Syria is moving closer to an outright civil war

Arab League ‘holds key to Syria’

Arab League ‘holds key to Syria’

By Alex Stevenson

British diplomats should concentrate their efforts on the Arab League to advance international pressure on Bashar al-Assad's regime, the chair of the Commons' foreign affairs committee has told politics.co.uk.

Conservative MP Richard Ottaway dismissed the impact of sanctions on Syria and questioned the fruitfulness of further pressure on Russia or China in an interview for politics.co.uk's weekly podcast.

Instead he called on Foreign Office officials to intensify efforts to get the Arab League to unite in favour of a course of action – potentially military intervention – which the international community could rally around.

"The niceties of diplomacy are failing here, this is getting into a hard-nosed business," he said.

"The people we have to have most contact with are the Arab League. If you go back to Libya, it was the intervention of the Arab league, calling on the UN to act, which was decisive. I think it needs a more decisive move from the Arab League."

Britain is pursuing a range of political, economic and military initiatives to intensify pressure on what foreign secretary William Hague has called Assad's "doomed regime".

Mr Ottaway said he supported the government's approach but pressed officials to reassess their approach if little progress is made.

He stopped short of backing military intervention but acknowledged pressure was growing on the international community to act.

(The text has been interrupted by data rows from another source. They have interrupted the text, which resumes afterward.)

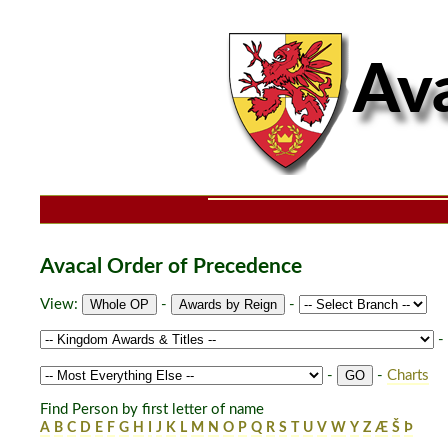
Avacal Order of Precedence
View:
-
-
-
-
-
Charts
Find Person by first letter of name
A
B
C
D
E
F
G
H
I
J
K
L
M
N
O
P
Q
R
S
T
U
V
W
Y
Z
Æ
Š
Þ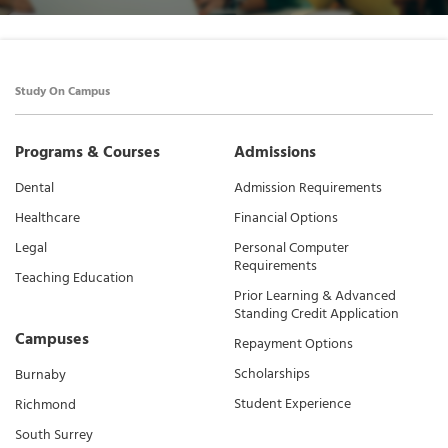
Study On Campus
Programs & Courses
Admissions
Dental
Admission Requirements
Healthcare
Financial Options
Legal
Personal Computer
Requirements
Teaching Education
Prior Learning & Advanced
Standing Credit Application
Campuses
Repayment Options
Scholarships
Burnaby
Student Experience
Richmond
South Surrey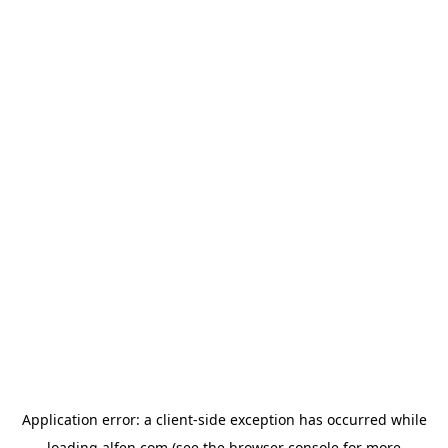
Application error: a
client
-side exception has occurred while
loading
alfen.com
(see the
browser console
for more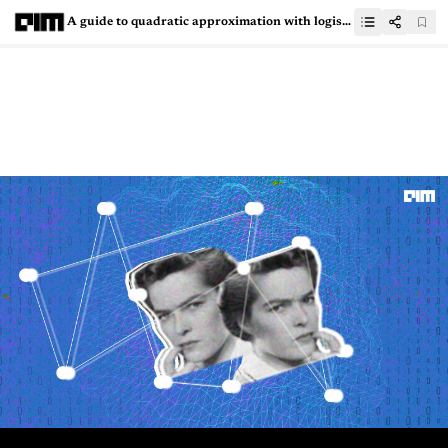
A guide to quadratic approximation with logistic regression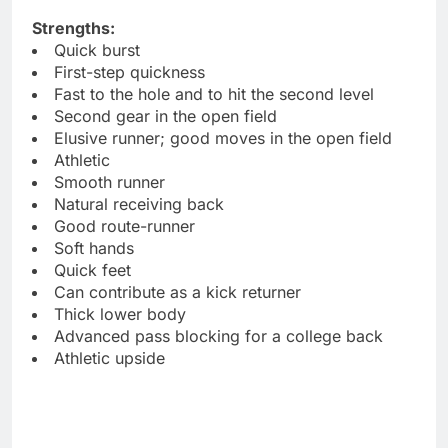
Strengths:
Quick burst
First-step quickness
Fast to the hole and to hit the second level
Second gear in the open field
Elusive runner; good moves in the open field
Athletic
Smooth runner
Natural receiving back
Good route-runner
Soft hands
Quick feet
Can contribute as a kick returner
Thick lower body
Advanced pass blocking for a college back
Athletic upside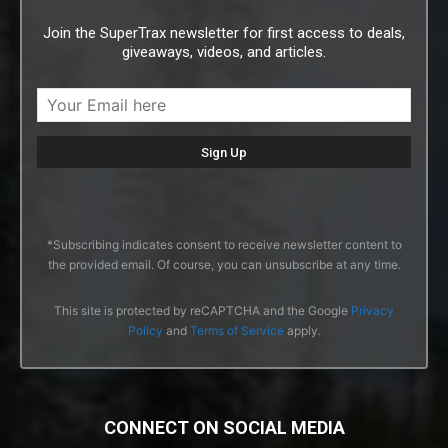
Join the SuperTrax newsletter for first access to deals,
giveaways, videos, and articles.
*Subscribing indicates consent to receive newsletter content to
the provided email. Of course, you can unsubscribe at any time.
This site is protected by reCAPTCHA and the Google
Privacy
Policy
and
Terms of Service
apply.
CONNECT ON SOCIAL MEDIA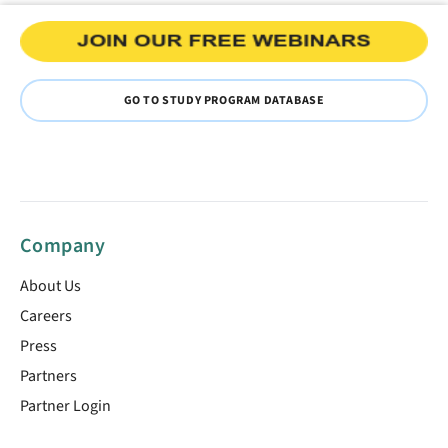
GO TO STUDY PROGRAM DATABASE
Company
About Us
Careers
Press
Partners
Partner Login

"We have heavy sanctions being imposed but they're having little impact," Mr Ottaway added.

"I think the EU, Nato and the Arab League really ought to sit down together and say 'can we take this any further at the moment?'

"There are still a number of nations in the world who are very hesitant about the policy of intervention – they tend to be the more autocratic regimes like China and Russia.

"I think the world is moving on now and as globalisation really takes hold and international communications get a grip, we can see what's happening on the streets of Homs and Damascus daily, hourly, we have to accept there is a norm by which we conduct life on this planet and that norm is not being followed in Syria at the moment."

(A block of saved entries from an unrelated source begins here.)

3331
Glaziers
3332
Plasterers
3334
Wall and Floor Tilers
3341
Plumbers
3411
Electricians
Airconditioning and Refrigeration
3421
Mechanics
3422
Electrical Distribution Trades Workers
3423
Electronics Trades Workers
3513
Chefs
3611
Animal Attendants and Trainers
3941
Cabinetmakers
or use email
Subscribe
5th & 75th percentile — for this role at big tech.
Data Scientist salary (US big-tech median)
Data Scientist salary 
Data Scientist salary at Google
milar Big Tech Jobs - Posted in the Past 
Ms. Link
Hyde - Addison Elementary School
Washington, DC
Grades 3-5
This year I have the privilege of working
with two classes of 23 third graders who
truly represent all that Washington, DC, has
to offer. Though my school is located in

Veteran Labour backbencher David Winnick said he acknowledged that steps had to be taken to end the violence suffered by the Syrian people, but warned that the pursuit of a UN resolution was undermined by the way in which resolution 1973 had been used to justify the use of military force against Muammar Gaddafi's regime.

Mr Winnick told politics.co.uk: "The action which was taken by some western powers including Britain over Libya meant they played right into the hands of Russia and China, who clearly didn't want a unanimous resolution on the lines proposed.

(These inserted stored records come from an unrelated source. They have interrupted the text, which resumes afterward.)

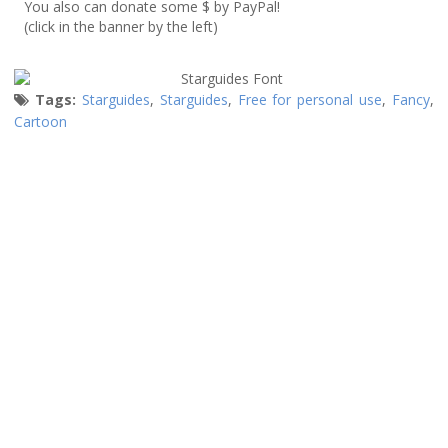
You also can donate some $ by PayPal!
(click in the banner by the left)
Tags:
Starguides
,
Starguides
,
Free for personal use
,
Fancy
,
Cartoon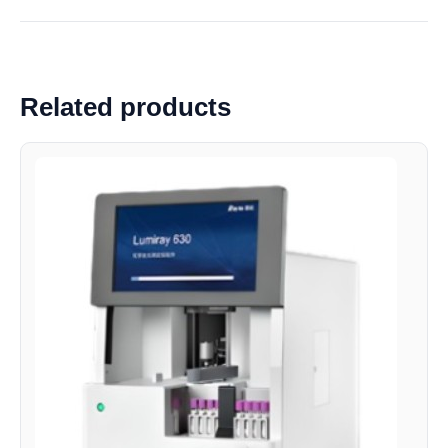
Related products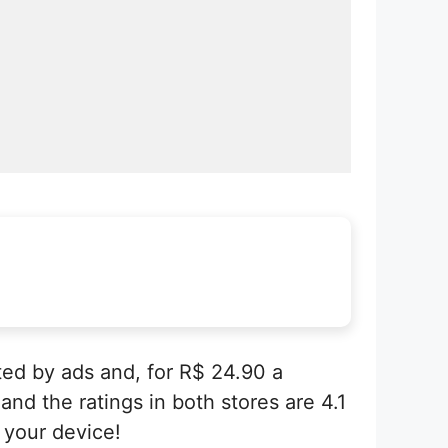
ted by ads and, for R$ 24.90 a
and the ratings in both stores are 4.1
 your device!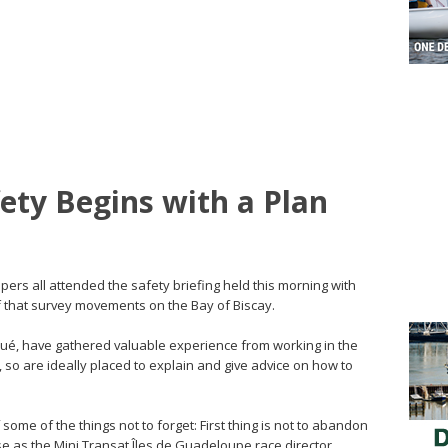
fety Begins with a Plan
ers all attended the safety briefing held this morning with
ff that survey movements on the Bay of Biscay.
oué, have gathered valuable experience from working in the
so are ideally placed to explain and give advice on how to
 some of the things not to forget: First thing is not to abandon
use as the Mini Transat Îles de Guadeloupe race director,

"The international community has a legitimate right to do everything it possibly can to stop the slaughter, but in doing so it shouldn't be a repeat of what happened with the western powers using UN resolution 1973 to bring about regime change."

Pressure continues to grow on western policymakers as the death toll mounts in Syria. In Homs a rebel stronghold is being attacked by artillery and tanks, while in Aleppo two explosions at security compounds have been reported.